PROBLEM: For this exercise, restate every line below word for word and drop the images.

Collected data
• • • •
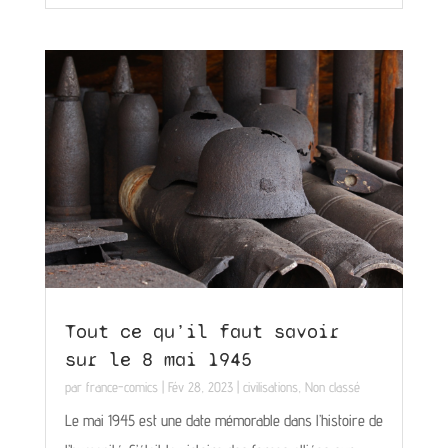
Tout ce qu’il faut savoir
sur le 8 mai 1945
par
france-comics
|
Fév 28, 2023
|
civilisations
,
Non classé
Le mai 1945 est une date mémorable dans l’histoire de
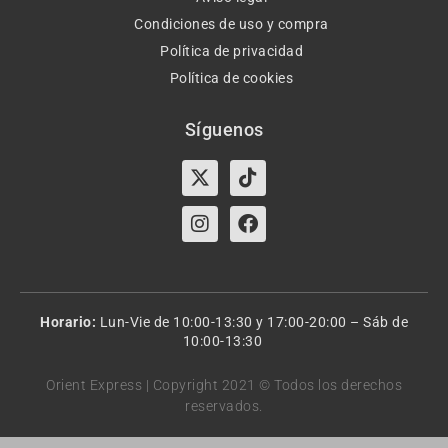
Condiciones de uso y compra
Política de privacidad
Política de cookies
Síguenos
X-
Instagram
Tiktok
Facebook
twitter
Horario:
Lun-Vie de 10:00-13:30 y 17:00-20:00 – Sáb de
10:00-13:30
Orient Express | Copyright 2021 © Todos los derechos
reservados.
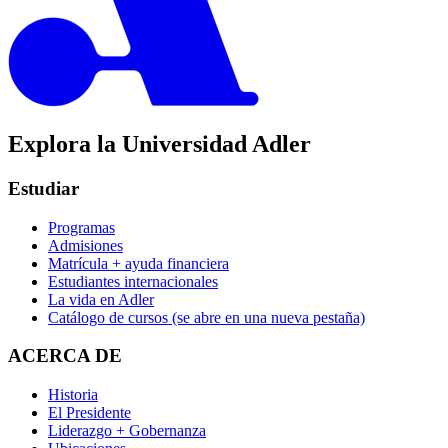
Explora la Universidad Adler
Estudiar
Programas
Admisiones
Matrícula + ayuda financiera
Estudiantes internacionales
La vida en Adler
Catálogo de cursos
(se abre en una nueva pestaña)
ACERCA DE
Historia
El Presidente
Liderazgo + Gobernanza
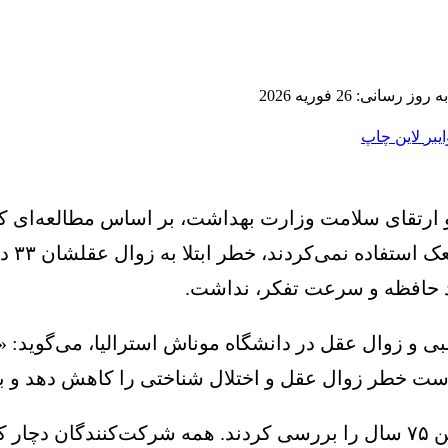
ز رسانی: 26 فوریه 2026
ایبر
لاین
چاپ
سمعک 
د حافظه و سرعت تفکر، نداشت.
و زوال عقل در دانشگاه موناش استرالیا، می‌گوید: «
ست خطر زوال عقل و اختلال شناختی را کاهش دهد و ب
محققان حدود ۲۸۰۰ بزرگسال استرالیایی با میانگین سن ۷۵ سال را بررسی کردند.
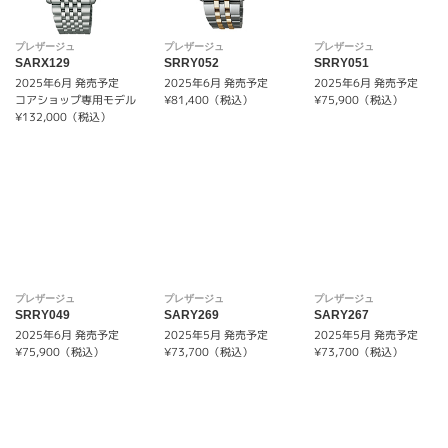
プレザージュ
プレザージュ
プレザージュ
SARX129
SRRY052
SRRY051
2025年6月 発売予定
2025年6月 発売予定
2025年6月 発売予定
コアショップ専用モデル
¥81,400（税込）
¥75,900（税込）
¥132,000（税込）
プレザージュ
プレザージュ
プレザージュ
SRRY049
SARY269
SARY267
2025年6月 発売予定
2025年5月 発売予定
2025年5月 発売予定
¥75,900（税込）
¥73,700（税込）
¥73,700（税込）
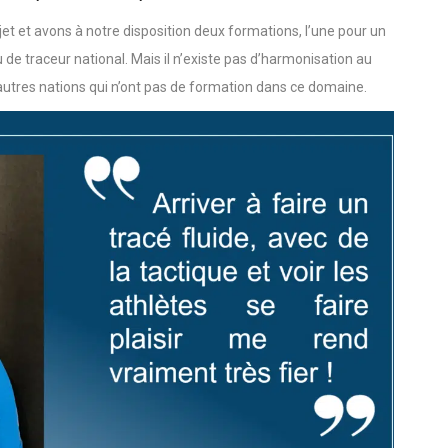
acer un parcours de Coupe du monde ?
et et avons à notre disposition deux formations, l’une pour un
u de traceur national. Mais il n’existe pas d’harmonisation au
’autres nations qui n’ont pas de formation dans ce domaine.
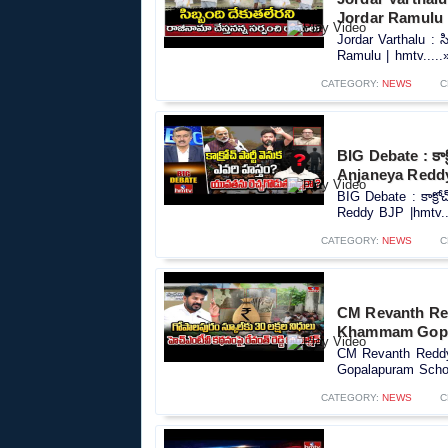
Jordar Ramulu 
Jordar Varthalu : స
Ramulu | hmtv.....
CATEGORY:
NEWS
C
BIG Debate : కాక్
Anjaneya Redd
BIG Debate : కాక్రో
Reddy BJP |hmtv..
CATEGORY:
NEWS
C
CM Revanth Red
Khammam Gopal
CM Revanth Reddy
Gopalapuram Schoo
CATEGORY:
NEWS
C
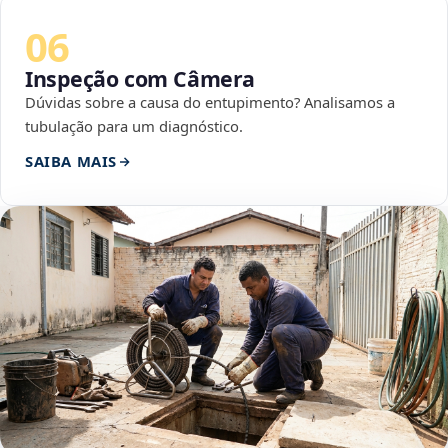
06
Inspeção com Câmera
Dúvidas sobre a causa do entupimento? Analisamos a
tubulação para um diagnóstico.
SAIBA MAIS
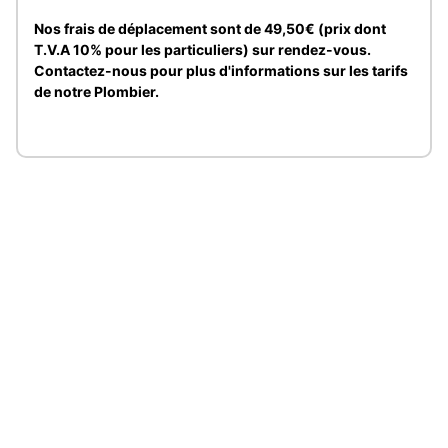
Nos frais de déplacement sont de 49,50€ (prix dont
T.V.A 10% pour les particuliers) sur rendez-vous.
Contactez-nous pour plus d'informations sur les tarifs
de notre Plombier.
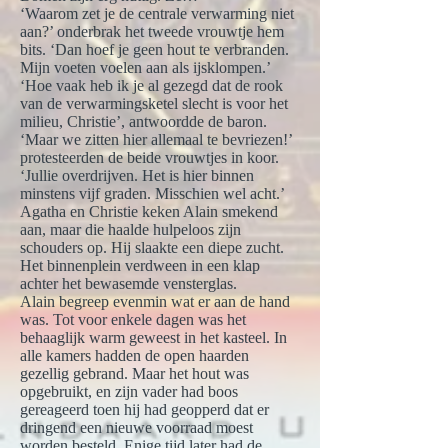
‘Waarom zet je de centrale verwarming niet
aan?’ onderbrak het tweede vrouwtje hem
bits. ‘Dan hoef je geen hout te verbranden.
Mijn voeten voelen aan als ijsklompen.’
‘Hoe vaak heb ik je al gezegd dat de rook
van de verwarmingsketel slecht is voor het
milieu, Christie’, antwoordde de baron.
‘Maar we zitten hier allemaal te bevriezen!’
protesteerden de beide vrouwtjes in koor.
‘Jullie overdrijven. Het is hier binnen
minstens vijf graden. Misschien wel acht.’
Agatha en Christie keken Alain smekend
aan, maar die haalde hulpeloos zijn
schouders op. Hij slaakte een diepe zucht.
Het binnenplein verdween in een klap
achter het bewasemde vensterglas.
Alain begreep evenmin wat er aan de hand
was. Tot voor enkele dagen was het
behaaglijk warm geweest in het kasteel. In
alle kamers hadden de open haarden
gezellig gebrand. Maar het hout was
opgebruikt, en zijn vader had boos
gereageerd toen hij had geopperd dat er
dringend een nieuwe voorraad moest
worden besteld. Enige tijd later had de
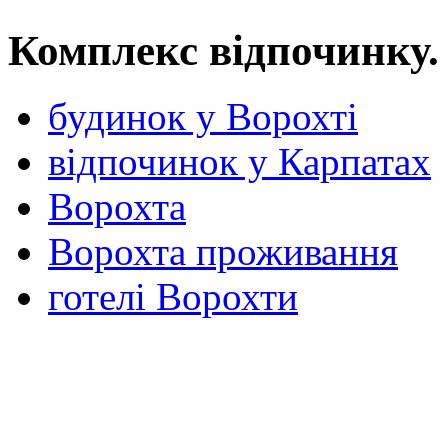
Комплекс відпочинку.
будинок у Ворохті
відпочинок у Карпатах
Ворохта
Ворохта проживання
готелі Ворохти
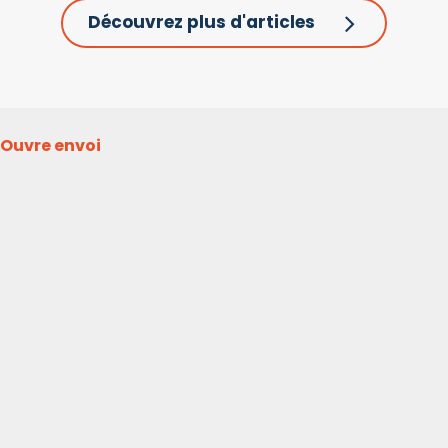
Découvrez plus d'articles
Ouvre envoi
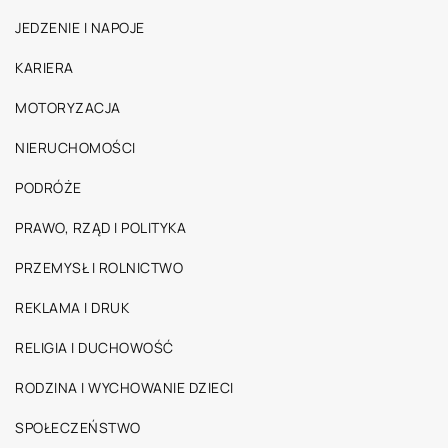
JEDZENIE I NAPOJE
KARIERA
MOTORYZACJA
NIERUCHOMOŚCI
PODRÓŻE
PRAWO, RZĄD I POLITYKA
PRZEMYSŁ I ROLNICTWO
REKLAMA I DRUK
RELIGIA I DUCHOWOŚĆ
RODZINA I WYCHOWANIE DZIECI
SPOŁECZEŃSTWO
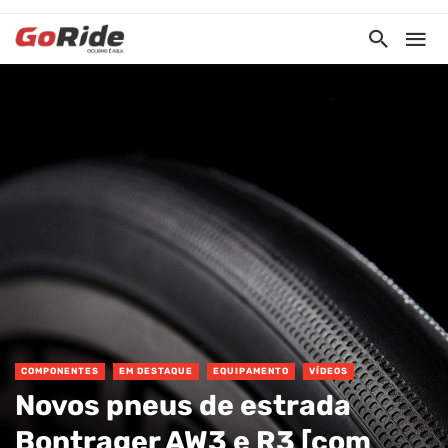
COMPONENTES
EM DESTAQUE
EQUIPAMENTO
VÍDEOS
Novos pneus de estrada
Bontrager AW3 e R3 [com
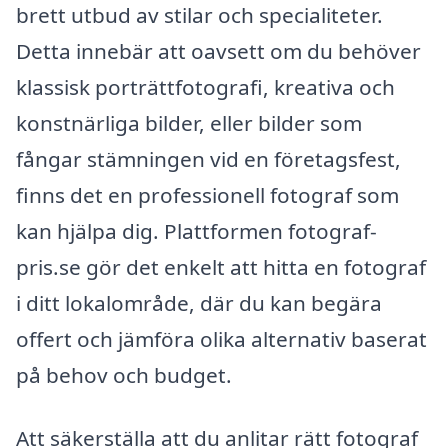
brett utbud av stilar och specialiteter.
Detta innebär att oavsett om du behöver
klassisk porträttfotografi, kreativa och
konstnärliga bilder, eller bilder som
fångar stämningen vid en företagsfest,
finns det en professionell fotograf som
kan hjälpa dig. Plattformen fotograf-
pris.se gör det enkelt att hitta en fotograf
i ditt lokalområde, där du kan begära
offert och jämföra olika alternativ baserat
på behov och budget.
Att säkerställa att du anlitar rätt fotograf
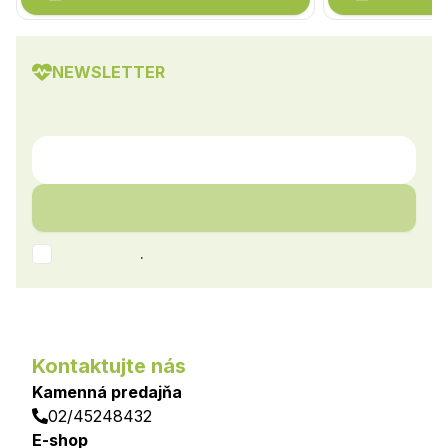
NEWSLETTER
.
Kontaktujte nás
Kamenná predajňa
02/45248432
E-shop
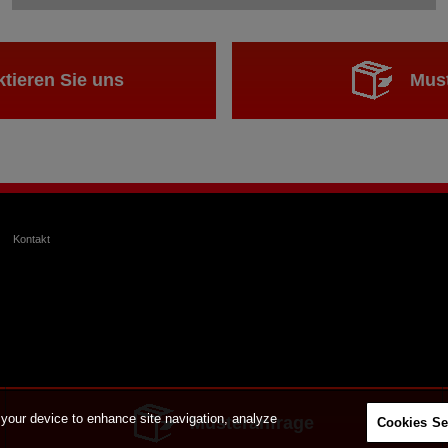
tieren Sie uns
Mus
Kontakt
 your device to enhance site navigation, analyze
Musteranfrage
Cookies Se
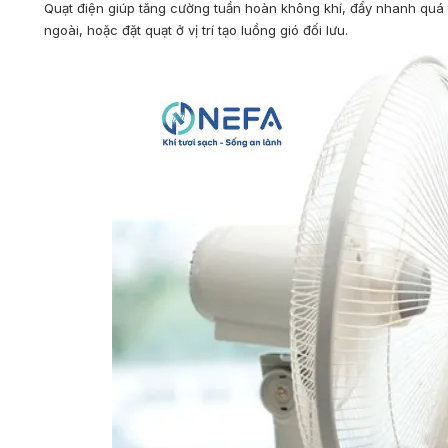
Quạt điện giúp tăng cường tuần hoàn không khí, đẩy nhanh quá tr
ngoài, hoặc đặt quạt ở vị trí tạo luồng gió đối lưu.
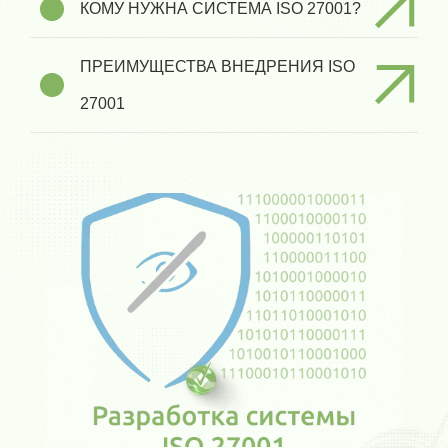
КОМУ НУЖНА СИСТЕМА ISO 27001?
ПРЕИМУЩЕСТВА ВНЕДРЕНИЯ ISO
27001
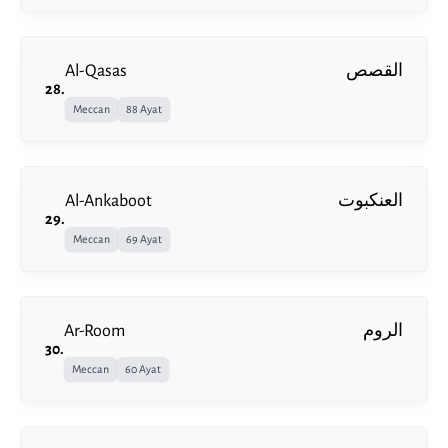
Al-Qasas
القصص
28
.
Meccan
88 Ayat
Al-Ankaboot
العنكبوت
29
.
Meccan
69 Ayat
Ar-Room
الروم
30
.
Meccan
60 Ayat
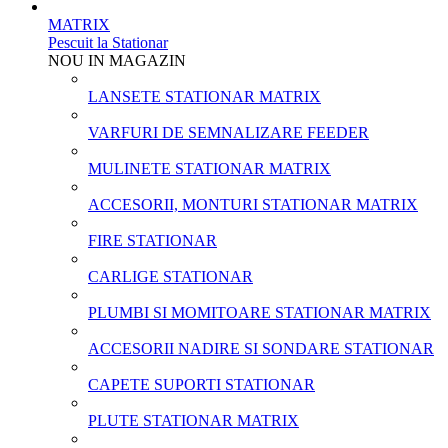
MATRIX
Pescuit la Stationar
NOU IN MAGAZIN
LANSETE STATIONAR MATRIX
VARFURI DE SEMNALIZARE FEEDER
MULINETE STATIONAR MATRIX
ACCESORII, MONTURI STATIONAR MATRIX
FIRE STATIONAR
CARLIGE STATIONAR
PLUMBI SI MOMITOARE STATIONAR MATRIX
ACCESORII NADIRE SI SONDARE STATIONAR
CAPETE SUPORTI STATIONAR
PLUTE STATIONAR MATRIX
• • • •
TASK RESULT:
Tout ce qu’il faut savoir
sur le 8 mai 1945
par
france-comics
|
Fév 28, 2023
|
civilisations
,
Non classé
Le mai 1945 est une date mémorable dans l’histoire de
Condiciones de uso y compra
Política de privacidad
Política de cookies
Síguenos
X-
Instagram
Tiktok
Facebook
twitter
Horario:
Lun-Vie de 10:00-13:30 y 17:00-20:00 – Sáb de
10:00-13:30
Orient Express | Copyright 2021 © Todos los derechos
reservados.
Explora la Universidad Adler
Estudiar
Programas
Admisiones
Matrícula + ayuda financiera
Estudiantes internacionales
La vida en Adler
Catálogo de cursos
(se abre en una nueva pestaña)
ACERCA DE
Historia
El Presidente
Liderazgo + Gobernanza
ز رسانی: 26 فوریه 2026
ایبر
لاین
چاپ
سمعک 
د حافظه و سرعت تفکر، نداشت.
و زوال عقل در دانشگاه موناش استرالیا، می‌گوید: «
ست خطر زوال عقل و اختلال شناختی را کاهش دهد و ب
محققان حدود ۲۸۰۰ بزرگسال استرالیایی با میانگین سن ۷۵ سال را بررسی کردند.
プレザージュ
プレザージュ
プレザージュ
SARX129
SRRY052
SRRY051
2025年6月 発売予定
2025年6月 発売予定
2025年6月 発売予定
コアショップ専用モデル
¥81,400（税込）
¥75,900（税込）
¥132,000（税込）
プレザージュ
プレザージュ
プレザージュ
SRRY049
SARY269
SARY267
2025年6月 発売予定
2025年5月 発売予定
2025年5月 発売予定
¥75,900（税込）
¥73,700（税込）
¥73,700（税込）
acer un parcours de Coupe du monde ?
et et avons à notre disposition deux formations, l’une pour un
u de traceur national. Mais il n’existe pas d’harmonisation au
’autres nations qui n’ont pas de formation dans ce domaine.
Jordar Ramulu 
Jordar Varthalu : స
Ramulu | hmtv.....
CATEGORY:
NEWS
C
BIG Debate : కాక్
Anjaneya Redd
BIG Debate : కాక్రో
Reddy BJP |hmtv..
CATEGORY:
NEWS
C
CM Revanth Red
Khammam Gopal
CM Revanth Reddy
Gopalapuram Schoo
CATEGORY:
NEWS
C
06
Inspeção com Câmera
Dúvidas sobre a causa do entupimento? Analisamos a
tubulação para um diagnóstico.
SAIBA MAIS
Nos frais de déplacement sont de 49,50€ (prix dont
T.V.A 10% pour les particuliers) sur rendez-vous.
Contactez-nous pour plus d'informations sur les tarifs
de notre Plombier.
‘Waarom zet je de centrale verwarming niet
aan?’ onderbrak het tweede vrouwtje hem
bits. ‘Dan hoef je geen hout te verbranden.
Mijn voeten voelen aan als ijsklompen.’
‘Hoe vaak heb ik je al gezegd dat de rook
van de verwarmingsketel slecht is voor het
milieu, Christie’, antwoordde de baron.
‘Maar we zitten hier allemaal te bevriezen!’
protesteerden de beide vrouwtjes in koor.
‘Jullie overdrijven. Het is hier binnen
minstens vijf graden. Misschien wel acht.’
Agatha en Christie keken Alain smekend
aan, maar die haalde hulpeloos zijn
schouders op. Hij slaakte een diepe zucht.
Het binnenplein verdween in een klap
achter het bewasemde vensterglas.
Alain begreep evenmin wat er aan de hand
was. Tot voor enkele dagen was het
behaaglijk warm geweest in het kasteel. In
alle kamers hadden de open haarden
gezellig gebrand. Maar het hout was
opgebruikt, en zijn vader had boos
gereageerd toen hij had geopperd dat er
dringend een nieuwe voorraad moest
worden besteld. Enige tijd later had de
Комплекс відпочинку.
будинок у Ворохті
відпочинок у Карпатах
Ворохта
Ворохта проживання
готелі Ворохти
Découvrez plus d'articles
Ouvre envoi
JEDZENIE I NAPOJE
KARIERA
MOTORYZACJA
NIERUCHOMOŚCI
PODRÓŻE
PRAWO, RZĄD I POLITYKA
PRZEMYSŁ I ROLNICTWO
REKLAMA I DRUK
RELIGIA I DUCHOWOŚĆ
RODZINA I WYCHOWANIE DZIECI
SPOŁECZEŃSTWO
COMPONENTES
EM DESTAQUE
EQUIPAMENTO
VÍDEOS
Novos pneus de estrada
Bontrager AW3 e R3 [com
brett utbud av stilar och specialiteter.
Detta innebär att oavsett om du behöver
klassisk porträttfotografi, kreativa och
konstnärliga bilder, eller bilder som
fångar stämningen vid en företagsfest,
finns det en professionell fotograf som
kan hjälpa dig. Plattformen fotograf-
pris.se gör det enkelt att hitta en fotograf
i ditt lokalområde, där du kan begära
offert och jämföra olika alternativ baserat
på behov och budget.
Att säkerställa att du anlitar rätt fotograf
NEWSLETTER
.
Kontaktujte nás
Kamenná predajňa
02/45248432
E-shop
tieren Sie uns
Mus
Kontakt
 your device to enhance site navigation, analyze
Musteranfrage
Cookies Se
Quạt điện giúp tăng cường tuần hoàn không khí, đẩy nhanh quá tr
ngoài, hoặc đặt quạt ở vị trí tạo luồng gió đối lưu.
КОМУ НУЖНА СИСТЕМА ISO 27001?
ПРЕИМУЩЕСТВА ВНЕДРЕНИЯ ISO
27001
Al-Qasas
القصص
28
.
Meccan
88 Ayat
Al-Ankaboot
العنكبوت
29
.
Meccan
69 Ayat
Ar-Room
الروم
30
.
Meccan
60 Ayat
MATRIX
Pescuit la Stationar
NOU IN MAGAZIN
LANSETE STATIONAR MATRIX
VARFURI DE SEMNALIZARE FEEDER
MULINETE STATIONAR MATRIX
ACCESORII, MONTURI STATIONAR MATRIX
FIRE STATIONAR
CARLIGE STATIONAR
PLUMBI SI MOMITOARE STATIONAR MATRIX
ACCESORII NADIRE SI SONDARE STATIONAR
CAPETE SUPORTI STATIONAR
PLUTE STATIONAR MATRIX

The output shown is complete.